● TASK TO CARRY OUT
In the entries below, find the line with "taking his teaching" and print exactly every line from there up to and including the line with "principal had a duty to", with no other lines.

● MATERIAL PROVIDED
--

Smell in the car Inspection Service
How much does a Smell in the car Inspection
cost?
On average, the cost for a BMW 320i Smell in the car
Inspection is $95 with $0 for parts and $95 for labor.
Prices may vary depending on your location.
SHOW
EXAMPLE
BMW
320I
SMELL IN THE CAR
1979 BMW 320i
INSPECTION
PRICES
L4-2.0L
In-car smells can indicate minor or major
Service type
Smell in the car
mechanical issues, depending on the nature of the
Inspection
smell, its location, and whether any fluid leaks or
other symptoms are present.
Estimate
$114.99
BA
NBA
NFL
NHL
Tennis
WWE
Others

--

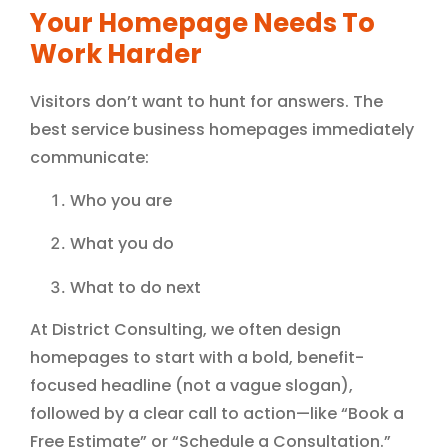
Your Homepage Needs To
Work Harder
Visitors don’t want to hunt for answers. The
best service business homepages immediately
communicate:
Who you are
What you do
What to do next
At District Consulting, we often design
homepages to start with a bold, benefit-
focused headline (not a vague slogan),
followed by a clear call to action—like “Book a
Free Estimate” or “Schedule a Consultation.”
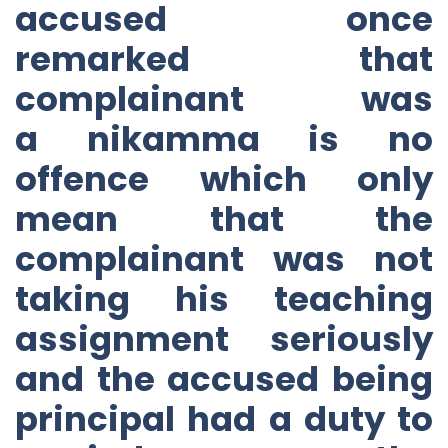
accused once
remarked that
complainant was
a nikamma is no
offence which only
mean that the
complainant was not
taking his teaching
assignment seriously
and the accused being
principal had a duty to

--

● ANSWER TO THIS PROBLEM
taking his teaching
assignment seriously
and the accused being
principal had a duty to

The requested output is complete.